LISTED ENTRIES:
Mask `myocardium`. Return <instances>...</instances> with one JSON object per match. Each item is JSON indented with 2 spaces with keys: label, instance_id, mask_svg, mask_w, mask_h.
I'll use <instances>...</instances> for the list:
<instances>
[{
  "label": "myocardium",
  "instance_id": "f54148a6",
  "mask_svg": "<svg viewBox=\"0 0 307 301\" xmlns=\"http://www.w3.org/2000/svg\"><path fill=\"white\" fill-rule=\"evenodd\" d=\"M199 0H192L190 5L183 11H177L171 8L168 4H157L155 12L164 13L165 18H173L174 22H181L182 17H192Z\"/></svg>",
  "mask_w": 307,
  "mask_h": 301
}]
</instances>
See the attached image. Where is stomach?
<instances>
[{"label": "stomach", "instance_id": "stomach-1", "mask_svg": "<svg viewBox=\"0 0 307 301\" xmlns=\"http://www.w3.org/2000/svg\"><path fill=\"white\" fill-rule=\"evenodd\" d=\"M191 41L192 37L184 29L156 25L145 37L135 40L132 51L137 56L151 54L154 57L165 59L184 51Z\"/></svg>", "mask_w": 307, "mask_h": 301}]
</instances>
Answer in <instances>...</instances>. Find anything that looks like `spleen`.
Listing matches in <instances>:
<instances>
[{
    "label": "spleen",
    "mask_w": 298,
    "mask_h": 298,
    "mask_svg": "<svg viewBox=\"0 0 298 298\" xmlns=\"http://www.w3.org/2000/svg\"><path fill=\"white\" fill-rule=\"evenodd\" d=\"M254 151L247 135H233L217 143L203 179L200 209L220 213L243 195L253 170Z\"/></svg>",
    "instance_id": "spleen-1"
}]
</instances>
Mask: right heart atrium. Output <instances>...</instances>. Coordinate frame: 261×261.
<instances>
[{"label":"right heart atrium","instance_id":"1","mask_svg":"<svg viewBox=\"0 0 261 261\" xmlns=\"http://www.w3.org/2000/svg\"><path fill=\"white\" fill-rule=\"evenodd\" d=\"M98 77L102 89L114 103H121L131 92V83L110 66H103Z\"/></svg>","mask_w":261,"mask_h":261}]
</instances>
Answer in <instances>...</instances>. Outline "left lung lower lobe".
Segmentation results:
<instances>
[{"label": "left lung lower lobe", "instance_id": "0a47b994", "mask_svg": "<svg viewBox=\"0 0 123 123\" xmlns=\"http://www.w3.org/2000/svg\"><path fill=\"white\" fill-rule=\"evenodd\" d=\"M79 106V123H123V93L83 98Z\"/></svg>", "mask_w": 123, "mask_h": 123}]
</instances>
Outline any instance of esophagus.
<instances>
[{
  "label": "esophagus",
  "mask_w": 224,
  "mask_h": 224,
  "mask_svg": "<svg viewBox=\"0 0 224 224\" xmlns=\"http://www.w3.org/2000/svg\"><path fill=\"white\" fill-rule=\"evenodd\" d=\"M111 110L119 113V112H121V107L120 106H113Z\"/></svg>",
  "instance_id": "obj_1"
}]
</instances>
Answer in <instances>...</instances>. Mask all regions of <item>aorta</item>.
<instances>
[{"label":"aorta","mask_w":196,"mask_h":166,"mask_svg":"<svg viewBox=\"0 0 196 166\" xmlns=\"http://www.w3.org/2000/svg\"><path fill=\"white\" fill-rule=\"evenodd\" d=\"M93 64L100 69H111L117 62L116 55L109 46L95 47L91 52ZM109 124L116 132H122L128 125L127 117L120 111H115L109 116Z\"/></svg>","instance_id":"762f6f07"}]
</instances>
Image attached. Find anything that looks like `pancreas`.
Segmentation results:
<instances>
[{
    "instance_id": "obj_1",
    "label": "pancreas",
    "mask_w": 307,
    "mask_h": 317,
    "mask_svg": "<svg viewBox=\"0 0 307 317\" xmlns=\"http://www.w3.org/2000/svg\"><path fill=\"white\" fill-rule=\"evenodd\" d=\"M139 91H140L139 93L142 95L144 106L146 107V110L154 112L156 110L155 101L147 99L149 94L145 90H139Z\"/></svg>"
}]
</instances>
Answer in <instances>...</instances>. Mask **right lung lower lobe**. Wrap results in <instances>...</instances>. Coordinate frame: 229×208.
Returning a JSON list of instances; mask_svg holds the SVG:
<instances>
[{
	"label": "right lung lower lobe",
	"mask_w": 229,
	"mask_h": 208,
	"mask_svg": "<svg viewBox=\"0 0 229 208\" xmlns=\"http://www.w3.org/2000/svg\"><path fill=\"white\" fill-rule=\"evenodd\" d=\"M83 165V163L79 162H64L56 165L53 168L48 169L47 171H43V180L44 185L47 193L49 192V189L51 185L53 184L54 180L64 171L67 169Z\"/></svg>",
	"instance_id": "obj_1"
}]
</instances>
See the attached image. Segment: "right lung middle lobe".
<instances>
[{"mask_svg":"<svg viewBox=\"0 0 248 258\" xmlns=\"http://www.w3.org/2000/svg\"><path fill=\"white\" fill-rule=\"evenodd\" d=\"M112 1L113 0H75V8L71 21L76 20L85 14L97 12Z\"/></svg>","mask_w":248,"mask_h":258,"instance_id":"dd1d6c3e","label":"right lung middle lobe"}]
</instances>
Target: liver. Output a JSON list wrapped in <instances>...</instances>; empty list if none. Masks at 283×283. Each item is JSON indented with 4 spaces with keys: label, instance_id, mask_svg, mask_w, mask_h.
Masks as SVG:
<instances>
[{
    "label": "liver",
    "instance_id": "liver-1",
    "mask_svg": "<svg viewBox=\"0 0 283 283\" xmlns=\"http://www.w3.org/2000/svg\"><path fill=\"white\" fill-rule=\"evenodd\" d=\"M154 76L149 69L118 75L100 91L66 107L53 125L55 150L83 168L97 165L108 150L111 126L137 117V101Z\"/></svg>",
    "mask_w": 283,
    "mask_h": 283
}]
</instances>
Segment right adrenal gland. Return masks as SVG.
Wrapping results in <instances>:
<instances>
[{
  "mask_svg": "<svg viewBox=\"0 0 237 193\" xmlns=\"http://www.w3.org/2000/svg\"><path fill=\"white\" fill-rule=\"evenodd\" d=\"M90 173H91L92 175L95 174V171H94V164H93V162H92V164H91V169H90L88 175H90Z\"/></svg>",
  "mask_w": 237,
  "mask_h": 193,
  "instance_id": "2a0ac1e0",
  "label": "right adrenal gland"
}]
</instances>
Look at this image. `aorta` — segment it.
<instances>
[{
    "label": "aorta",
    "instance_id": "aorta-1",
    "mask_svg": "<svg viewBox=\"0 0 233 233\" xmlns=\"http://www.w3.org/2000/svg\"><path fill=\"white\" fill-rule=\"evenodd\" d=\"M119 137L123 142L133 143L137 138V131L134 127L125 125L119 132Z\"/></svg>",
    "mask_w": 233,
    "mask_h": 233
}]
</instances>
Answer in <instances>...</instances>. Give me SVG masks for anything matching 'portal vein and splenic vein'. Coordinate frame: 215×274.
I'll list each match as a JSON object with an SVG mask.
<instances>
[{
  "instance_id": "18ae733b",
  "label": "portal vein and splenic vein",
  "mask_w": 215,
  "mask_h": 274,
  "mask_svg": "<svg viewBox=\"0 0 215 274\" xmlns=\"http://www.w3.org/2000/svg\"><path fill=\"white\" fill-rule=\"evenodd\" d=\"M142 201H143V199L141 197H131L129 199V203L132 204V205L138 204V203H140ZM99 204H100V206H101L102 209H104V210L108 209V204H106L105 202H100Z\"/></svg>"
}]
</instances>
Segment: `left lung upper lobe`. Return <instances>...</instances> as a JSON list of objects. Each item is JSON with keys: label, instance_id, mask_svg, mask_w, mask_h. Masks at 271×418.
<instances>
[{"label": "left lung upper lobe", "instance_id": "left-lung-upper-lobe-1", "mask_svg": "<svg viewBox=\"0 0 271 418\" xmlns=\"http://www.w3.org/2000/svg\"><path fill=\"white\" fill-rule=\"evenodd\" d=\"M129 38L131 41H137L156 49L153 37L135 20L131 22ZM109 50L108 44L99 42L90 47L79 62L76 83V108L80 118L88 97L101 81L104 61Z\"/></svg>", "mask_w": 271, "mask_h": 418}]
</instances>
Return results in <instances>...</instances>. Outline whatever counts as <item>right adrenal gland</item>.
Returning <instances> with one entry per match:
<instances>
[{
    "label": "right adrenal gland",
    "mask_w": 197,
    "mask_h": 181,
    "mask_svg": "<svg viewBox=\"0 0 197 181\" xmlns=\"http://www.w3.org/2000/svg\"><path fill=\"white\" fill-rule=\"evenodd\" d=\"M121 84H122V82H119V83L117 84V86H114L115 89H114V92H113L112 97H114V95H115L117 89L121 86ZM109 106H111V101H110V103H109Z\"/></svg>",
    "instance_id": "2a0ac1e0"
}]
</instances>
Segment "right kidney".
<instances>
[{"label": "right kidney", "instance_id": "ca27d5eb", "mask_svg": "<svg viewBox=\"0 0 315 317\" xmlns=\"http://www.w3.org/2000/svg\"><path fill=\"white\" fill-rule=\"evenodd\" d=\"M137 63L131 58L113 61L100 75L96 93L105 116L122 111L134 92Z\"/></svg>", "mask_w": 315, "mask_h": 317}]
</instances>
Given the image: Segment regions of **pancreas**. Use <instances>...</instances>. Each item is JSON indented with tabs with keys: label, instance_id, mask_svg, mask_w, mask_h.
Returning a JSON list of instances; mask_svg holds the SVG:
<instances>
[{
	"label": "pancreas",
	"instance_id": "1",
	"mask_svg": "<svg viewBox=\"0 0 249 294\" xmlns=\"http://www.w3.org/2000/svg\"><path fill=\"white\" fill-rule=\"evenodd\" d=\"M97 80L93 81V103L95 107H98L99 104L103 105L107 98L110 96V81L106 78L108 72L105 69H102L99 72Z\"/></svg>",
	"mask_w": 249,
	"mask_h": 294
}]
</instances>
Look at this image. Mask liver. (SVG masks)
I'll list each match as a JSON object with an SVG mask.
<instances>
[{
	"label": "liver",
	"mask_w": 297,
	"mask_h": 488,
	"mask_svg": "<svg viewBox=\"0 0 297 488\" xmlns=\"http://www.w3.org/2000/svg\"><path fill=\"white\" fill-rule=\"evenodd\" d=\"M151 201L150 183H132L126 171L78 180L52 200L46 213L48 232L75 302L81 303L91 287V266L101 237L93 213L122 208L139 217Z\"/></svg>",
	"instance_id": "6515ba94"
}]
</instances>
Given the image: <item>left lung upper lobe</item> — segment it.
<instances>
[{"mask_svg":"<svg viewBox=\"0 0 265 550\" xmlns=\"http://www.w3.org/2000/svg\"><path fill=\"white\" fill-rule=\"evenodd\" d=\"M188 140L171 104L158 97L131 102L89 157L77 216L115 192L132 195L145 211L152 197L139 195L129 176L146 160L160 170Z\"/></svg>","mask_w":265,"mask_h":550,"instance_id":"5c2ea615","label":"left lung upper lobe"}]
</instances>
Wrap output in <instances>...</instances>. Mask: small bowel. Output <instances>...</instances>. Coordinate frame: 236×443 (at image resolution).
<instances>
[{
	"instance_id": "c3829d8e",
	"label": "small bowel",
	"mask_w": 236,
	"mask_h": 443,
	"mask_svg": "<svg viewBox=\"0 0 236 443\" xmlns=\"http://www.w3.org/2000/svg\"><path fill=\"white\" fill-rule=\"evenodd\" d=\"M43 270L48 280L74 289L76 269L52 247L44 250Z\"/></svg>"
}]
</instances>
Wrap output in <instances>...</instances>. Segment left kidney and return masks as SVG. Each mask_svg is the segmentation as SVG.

WHAT THE TASK REQUIRES: Tail of the listing, starting at the line with "Given the image: Segment" and ending at the last line: output it exactly and add nothing.

TASK ANSWER:
Given the image: Segment regions of **pancreas**. Use <instances>...</instances>. Each item is JSON indented with tabs with keys: label, instance_id, mask_svg, mask_w, mask_h.
Returning a JSON list of instances; mask_svg holds the SVG:
<instances>
[{
	"label": "pancreas",
	"instance_id": "1",
	"mask_svg": "<svg viewBox=\"0 0 249 294\" xmlns=\"http://www.w3.org/2000/svg\"><path fill=\"white\" fill-rule=\"evenodd\" d=\"M97 80L93 81V103L95 107H98L99 104L103 105L107 98L110 96V81L106 78L108 72L105 69H102L99 72Z\"/></svg>",
	"mask_w": 249,
	"mask_h": 294
}]
</instances>
Look at this image. Mask liver. (SVG masks)
I'll list each match as a JSON object with an SVG mask.
<instances>
[{
	"label": "liver",
	"mask_w": 297,
	"mask_h": 488,
	"mask_svg": "<svg viewBox=\"0 0 297 488\" xmlns=\"http://www.w3.org/2000/svg\"><path fill=\"white\" fill-rule=\"evenodd\" d=\"M151 201L150 183H132L126 171L78 180L52 200L46 213L48 232L75 302L81 303L91 287V266L101 237L93 213L122 208L139 217Z\"/></svg>",
	"instance_id": "6515ba94"
}]
</instances>
Given the image: <item>left lung upper lobe</item> — segment it.
<instances>
[{"mask_svg":"<svg viewBox=\"0 0 265 550\" xmlns=\"http://www.w3.org/2000/svg\"><path fill=\"white\" fill-rule=\"evenodd\" d=\"M188 140L171 104L158 97L131 102L89 157L77 216L115 192L132 195L145 211L152 197L139 195L129 176L146 160L160 170Z\"/></svg>","mask_w":265,"mask_h":550,"instance_id":"5c2ea615","label":"left lung upper lobe"}]
</instances>
Wrap output in <instances>...</instances>. Mask: small bowel. Output <instances>...</instances>. Coordinate frame: 236×443 (at image resolution).
<instances>
[{
	"instance_id": "c3829d8e",
	"label": "small bowel",
	"mask_w": 236,
	"mask_h": 443,
	"mask_svg": "<svg viewBox=\"0 0 236 443\" xmlns=\"http://www.w3.org/2000/svg\"><path fill=\"white\" fill-rule=\"evenodd\" d=\"M43 270L48 280L74 289L76 269L52 247L44 250Z\"/></svg>"
}]
</instances>
Wrap output in <instances>...</instances>. Segment left kidney and return masks as SVG. Each mask_svg is the segmentation as SVG.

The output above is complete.